In Santa Clara I was lucky enough to have a cellar window that aimed onto the street. Why didn’t I cry out? Because my prison was actually (as Marta never hesitated to point out) a safe house, and I dared not attract attention. A blind man went for bread every morning, tapping his cane along the cobblestone. Perhaps he was a bit mad, for he would mutter profanities and become furious if the landscape changed in any way. One time the waiter from the tiny café next door dragged his sandwich board a foot further into the walkway, and the blind man stumbled against it. What a racket! The air was blue with curses involving donkeys, children, and natural disasters. I strained to hear, half-delighted and half-appalled. Tap-tap, tap-tap. In that sad basement room I creaked off the mattress and rose, snapping at the waist of my underwear. It was the point in the morning when only the bakery was open and only the blind man was up and about. Later, it was children going to school. The little ones were first, shrieking and scampering, throwing a ball to the pavement, chewing gum and passing around sticks of licorice — a distinct smell which entered my cave. Fifteen or twenty minutes later the older children sauntered by. They didn’t care if they were late. They were tired, yawning heavily, reluctantly pawing off sleep.

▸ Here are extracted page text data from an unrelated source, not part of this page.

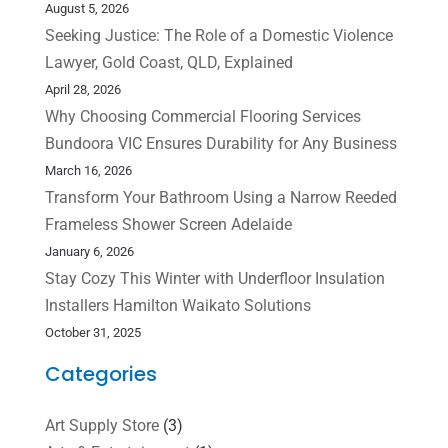
August 5, 2026
Seeking Justice: The Role of a Domestic Violence
Lawyer, Gold Coast, QLD, Explained
April 28, 2026
Why Choosing Commercial Flooring Services
Bundoora VIC Ensures Durability for Any Business
March 16, 2026
Transform Your Bathroom Using a Narrow Reeded
Frameless Shower Screen Adelaide
January 6, 2026
Stay Cozy This Winter with Underfloor Insulation
Installers Hamilton Waikato Solutions
October 31, 2025
Categories
Art Supply Store
(3)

I became an olfactory expert and recognized women by the way they smelled. I didn’t see faces, but when, against all rules, I lifted the bottom of the window an inch or so, then the curtain as if it were the hem of her skirt, I could watch those slim ankles march by. A strong rose fragrance accompanied one particular woman and I learned to wait for her. Sometimes, despite the inhospitable cobblestone, she wore high heels, red patent leather, or black. My entire erotic life was contained in that pair of feet, viewed for no more than a second or two, but imagined for the rest of the day. Sometimes, on her way home from work, she stopped by the chicken place. I recognized the succulent smell of Hugo’s rotisserie-roasted Pollo Loco and could easily picture her conversation with old Hugo and how his skin would graze hers as he poured change into her waiting hand. His stand was directly across from the Avenida San Sebastián metro stop a block away. She walked quickly after her purchase, lured by the smell emanating from the bag and her own fatigue, which drew her towards home and the moment when she could slip out of her shoes (now a little spotted from the day’s journey) and draw her stockinged feet up onto the sofa. She would flick on the TV to the telenovela starring that girl with hair down to her ass, and plunge her fingers into the greasy bag.